Robin/AZ
Tears Falling On My Feet
I came to know the Lord at the age of eight. I had a friend whose father was a pastor and went to church and did the invitation and I felt changed. My mom bought me a Bible and I was an avid reader and I was reading my Bible and so I was very close to the Lord early on in my life… for a few years.
However, the world happened and some traumatic things happened to me so it turned out that I parted ways with my parents. You know, we had a mutual parting of the ways at the age of fourteen. It was mutual. I was on my own for awhile.
And then, eventually I came back to live with them because I knew it was time and they had invited me and I needed to rest. I had been into some deep and dark things and I just needed to rest.
Now, while I was gone my Dad had become a Christian and that was what gave me the green light to go home. He was the type of father that was distant. He wasn’t there for us. He wasn’t a happy person.

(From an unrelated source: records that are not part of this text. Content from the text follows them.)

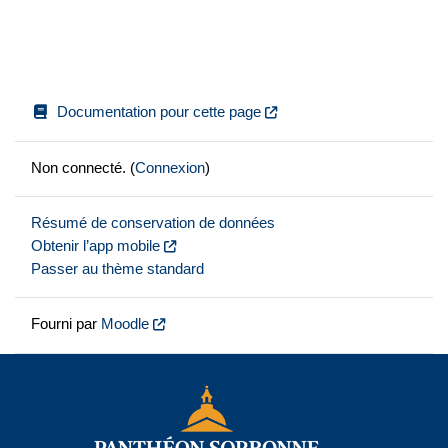
Documentation pour cette page
Non connecté. (
Connexion
)
Résumé de conservation de données
Obtenir l’app mobile
Passer au thème standard
Fourni par
Moodle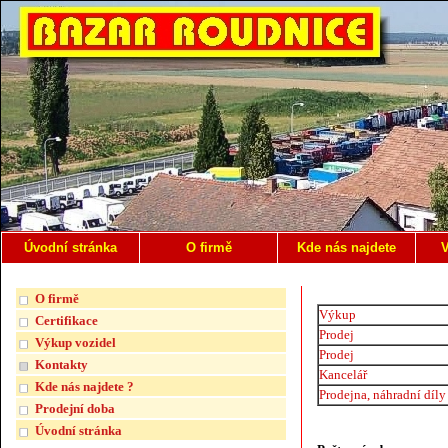
Úvodní stránka
O firmě
Kde nás najdete
V
O firmě
Výkup
Certifikace
Prodej
Výkup vozidel
Prodej
Kontakty
Kancelář
Kde nás najdete ?
Prodejna, náhradní díly
Prodejní doba
Úvodní stránka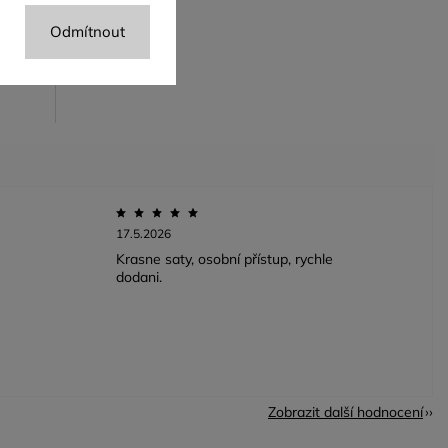
Odmítnout
17.5.2026
Krasne saty, osobní přístup, rychle
dodani.
Zobrazit další hodnocení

So here’s the thing, I moved back with my parents and it was lovely. They had been going to a church in Anaheim, CA called Melody Land which days gone by was a huge night club converted into a mega church, a theater in the round - a circle. So I started going to Melody Land with them because, how nice, my Dad wanted to go to church. Celebration!

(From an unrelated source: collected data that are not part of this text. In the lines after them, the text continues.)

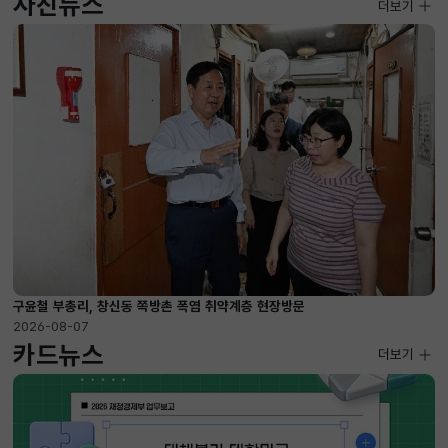
사진뉴스
사진뉴스
더보기
2026-08-07 ~ 2026-09-10
구윤철 부총리, 창신동 쪽방촌 폭염 취약계층 현장방문
2026-08-07
카드뉴스
더보기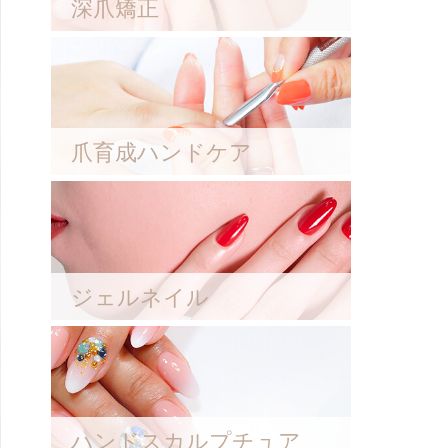
深爪矯正
爪育成ハンドケア
ジェルネイル
ハンドスカルプチュア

Well, the church would regularly give an alter call after every service. That was their policy and I was fine with it. I knew I knew the Lord so I was confident in my conviction and I knew my Mother knew the Lord and my Dad was coming along.
However, after every service I was starting to get the most uncomfortable feeling, a tightening in my chest, very unsettling. I had never had that before. Why now? And it was only during the alter call. Only during the alter call. It did not happen at any other time.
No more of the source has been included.